This feature is only available for AWS RDS instances.
You can use AWS Secrets Manager to connect data stores (such as RDS, Elasticache, Athena, and Redshift) to DSPM. This allows DSPM to connect securely to a data store using the AWS secret ARN. DSPM leverages the AWS Secrets Manager to connect to data stores while running a Data Scan.
Set Up a Secret Manager Connection
Setting up a Secret Manager connection includes providing the secret ARN value to use for the connection.
The secret associated with the RDS must have Read privileges on all the schemas and tables in the database.
To set up a Secret Manager connection for a data store:
- Select Inventory > Data Stores.
- Select the Data Stores tab.
- Select a data store with an associated secret ARN.
- Select the Connect tab.
- Enter the following information:
- Connection Type Select Secret Manager.
- Secret ARN Enter the secret ARN. This is the Amazon Resource Name (ARN) of the secret stored in AWS Secrets Manager. This ARN points to the location where the database credentials (username, password, etc.) are securely stored.
- Click Submit.
The DSPM Data Scan is now able to connect to the database, read the table data, and detect sensitive information.

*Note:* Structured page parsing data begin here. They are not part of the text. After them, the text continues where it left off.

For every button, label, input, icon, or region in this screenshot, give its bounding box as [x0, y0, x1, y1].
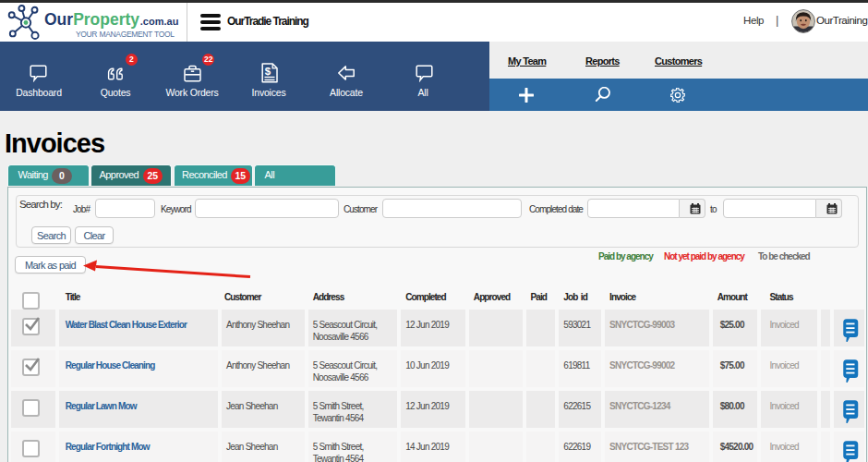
svg-text:YOUR MANAGEMENT TOOL: YOUR MANAGEMENT TOOL [76, 30, 175, 39]
svg-text:OurProperty: OurProperty [44, 10, 139, 29]
svg-text:.com.au: .com.au [140, 16, 179, 27]
svg-text:$: $ [265, 66, 271, 77]
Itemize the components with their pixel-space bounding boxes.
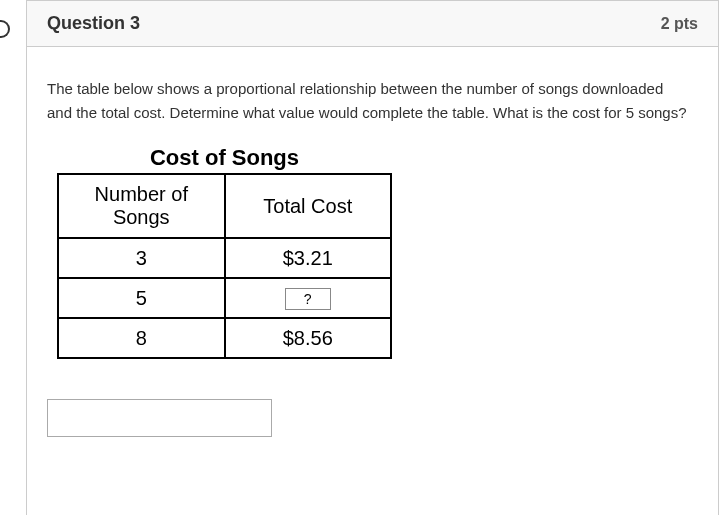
cell-cost: $3.21 [225, 238, 392, 278]
table-header-row: Number of Songs Total Cost [58, 174, 391, 238]
table-row: 5 ? [58, 278, 391, 318]
question-points: 2 pts [661, 15, 698, 33]
question-header: Question 3 2 pts [27, 1, 718, 47]
cell-songs: 5 [58, 278, 225, 318]
cell-songs: 3 [58, 238, 225, 278]
cell-cost: ? [225, 278, 392, 318]
data-table: Number of Songs Total Cost 3 $3.21 5 ? [57, 173, 392, 359]
question-title: Question 3 [47, 13, 140, 34]
table-row: 8 $8.56 [58, 318, 391, 358]
question-marker-icon [0, 20, 10, 38]
table-title: Cost of Songs [57, 145, 392, 171]
unknown-value-box: ? [285, 288, 331, 310]
cell-songs: 8 [58, 318, 225, 358]
col-header-cost: Total Cost [225, 174, 392, 238]
question-body: The table below shows a proportional rel… [27, 47, 718, 457]
col-header-songs: Number of Songs [58, 174, 225, 238]
cell-cost: $8.56 [225, 318, 392, 358]
answer-input[interactable] [47, 399, 272, 437]
table-wrapper: Cost of Songs Number of Songs Total Cost… [47, 145, 698, 359]
question-prompt: The table below shows a proportional rel… [47, 77, 687, 125]
table-row: 3 $3.21 [58, 238, 391, 278]
question-container: Question 3 2 pts The table below shows a… [26, 0, 719, 515]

Determining the Secret ARN for a Data Store
You can use the Query Builder to determine which AWS secret is linked to a specific data store.

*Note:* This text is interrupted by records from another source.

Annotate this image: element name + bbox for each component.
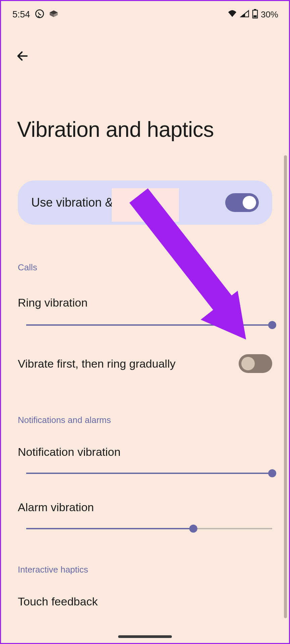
status-time: 5:54: [12, 9, 30, 20]
signal-icon: [240, 10, 249, 19]
slider-thumb[interactable]: [189, 525, 197, 533]
alarm-vibration-slider[interactable]: [26, 528, 272, 529]
section-header-calls: Calls: [18, 262, 289, 273]
battery-percent: 30%: [261, 9, 278, 20]
alarm-vibration-label: Alarm vibration: [18, 501, 289, 514]
ring-vibration-slider[interactable]: [26, 324, 272, 326]
slider-thumb[interactable]: [268, 469, 276, 477]
slider-fill: [26, 528, 193, 529]
status-right: 30%: [227, 9, 278, 20]
back-button[interactable]: [14, 48, 31, 64]
battery-icon: [252, 9, 258, 20]
section-header-interactive: Interactive haptics: [18, 565, 289, 575]
status-bar: 5:54: [1, 1, 289, 24]
touch-feedback-label: Touch feedback: [18, 595, 289, 608]
slider-thumb[interactable]: [268, 321, 276, 329]
status-left: 5:54: [12, 9, 58, 20]
wifi-icon: [227, 10, 237, 19]
package-icon: [49, 10, 58, 19]
section-header-notifications: Notifications and alarms: [18, 415, 289, 425]
vibrate-first-toggle[interactable]: [239, 354, 272, 373]
navigation-handle[interactable]: [118, 635, 172, 638]
vibrate-first-label: Vibrate first, then ring gradually: [18, 357, 176, 370]
annotation-overlay-box: [112, 188, 179, 222]
main-toggle-switch[interactable]: [225, 193, 259, 212]
scroll-indicator[interactable]: [284, 155, 287, 618]
svg-rect-3: [253, 15, 256, 17]
notification-vibration-slider[interactable]: [26, 473, 272, 474]
vibrate-first-row[interactable]: Vibrate first, then ring gradually: [18, 354, 272, 373]
ring-vibration-label: Ring vibration: [18, 296, 289, 309]
whatsapp-icon: [35, 9, 44, 20]
page-title: Vibration and haptics: [17, 117, 289, 142]
slider-empty: [193, 528, 272, 529]
svg-point-0: [36, 10, 43, 17]
notification-vibration-label: Notification vibration: [18, 445, 289, 459]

- Select Investigate > Query Builder.
- Enter the following criteria:
- Set the first criteria to AWSAccount and set the id parameter to the AWS Account Id value.
- Select the relationship RESOURCE.
- Set the next criteria to AWS Secret.
- Select the relationship SECRET_OF.
- Set the next criteria to RDSInstance.
- Click Execute Query. The secret ARNs attached to the RDS instances on AWS are shown.